Au programme des améliorations figure aussi le temps de rebond de la charge virale. Par rapport au placebo, ABX464 ne ralentit pas le délai nécessaire pour que le virus recouvre son activité. 13 jours après l’arrêt du traitement, la progression reprend.

Ce paramètre devra, lui aussi, faire l’objet de corrections. « De toute évidence, plus de recherches et plus de résultats cliniques seront nécessaires pour atteindre cet objectif », confirme le Pr Hartmut Ehrlich, Directeur Général d’Abivax.

Le message n’en reste pas moins positif. Les Français d’Abivax ont prévu de capitaliser sur ce signal encourageant. La société annonce le lancement d’un essai approfondi, dont les résultats sont attendus pour le 3e trimestre de l’année 2017.

Cette étude a pour objectif d’observer l’impact du candidat-médicament sur les réservoirs situés dans les tissus de l’intestin. Les volontaires se soumettront à une biopsie rectale au terme de l’étude. Les échantillons permettront de quantifier la charge virale et l’inflammation dans ces réservoirs.

 

Des réservoirs bien cachés

Le VIH a la capacité de s'introduire dans les lymphocytes, cellules impliquées dans la production d'anticorps.
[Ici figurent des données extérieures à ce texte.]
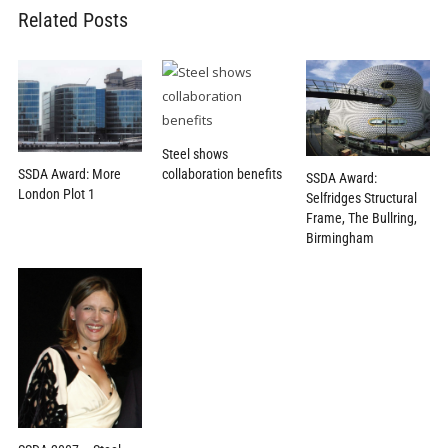
Related Posts
Steel shows
SSDA Award: More
collaboration benefits
SSDA Award:
London Plot 1
Selfridges Structural
Frame, The Bullring,
Birmingham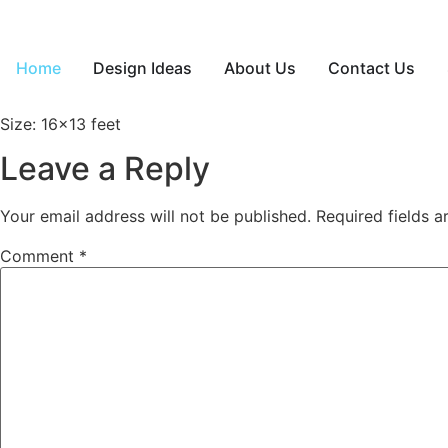
Home
Design Ideas
About Us
Contact Us
Size: 16×13 feet
Leave a Reply
Your email address will not be published.
Required fields 
Comment
*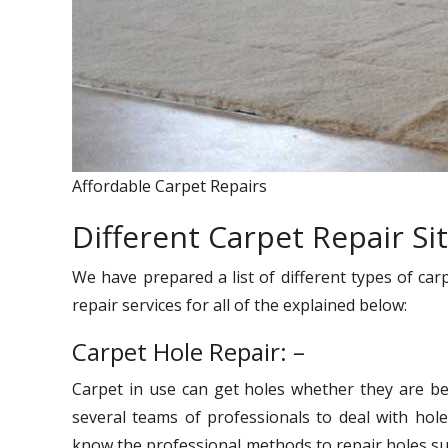
Affordable Carpet Repairs
Different Carpet Repair Si
We have prepared a list of different types of car
repair services for all of the explained below:
Carpet Hole Repair: –
Carpet in use can get holes whether they are be
several teams of professionals to deal with hole
know the professional methods to repair holes suc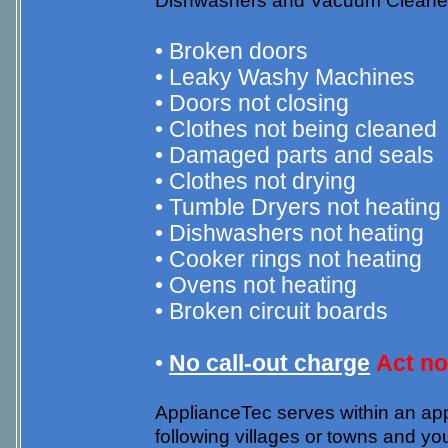
Dishwashers and Vacuum Cleaners. 
• Broken doors
• Leaky Washy Machines
• Doors not closing
• Clothes not being cleaned
• Damaged parts and seals
• Clothes not drying
• Tumble Dryers not heating
• Dishwashers not heating
• Cooker rings not heating
• Ovens not heating
• Broken circuit boards
•
No call-out charge
Act n
ApplianceTec serves within an appr
following villages or towns and y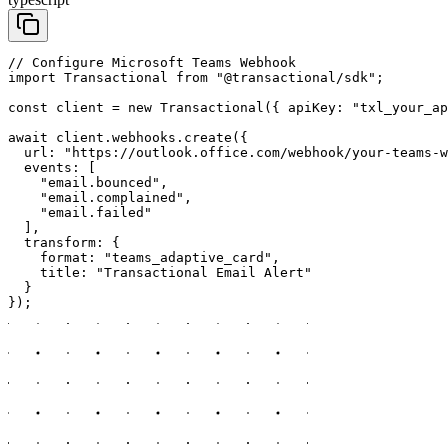
// Configure Microsoft Teams Webhook

import Transactional from "@transactional/sdk";

const client = new Transactional({ apiKey: "txl_your_ap
await client.webhooks.create({

  url: "https://outlook.office.com/webhook/your-teams-w
  events: [

    "email.bounced",

    "email.complained",

    "email.failed"

  ],

  transform: {

    format: "teams_adaptive_card",

    title: "Transactional Email Alert"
Lorsqu'il les infecte, le virus s'y multiplie, les tue, et migre vers d'autres cellules. Sans traitement, il finit par détruire le système immunitaire. Les traitements antirétroviraux permettent de stopper cette propagation. Mais ils ne parviennent pas à toucher les réservoirs du virus.

Ces réservoirs sont en fait des lymphocytes dormants infectés par le VIH. Le virus s'y introduit sans se multiplier. Il dort mais d'un oeil seulement. Dès que le patient interrompt son traitement, le VIH quitte ces réservoirs et reprend la destruction du système immunitaire. Ces lymphocytes infectés dormants sont peu nombreux, mais aucun marqueur ne permet de les repérer. Récemment, une équipe de Montpellier (Hérault) a identifié une molécule qui n'est présente qu'à la surface de ces cellules.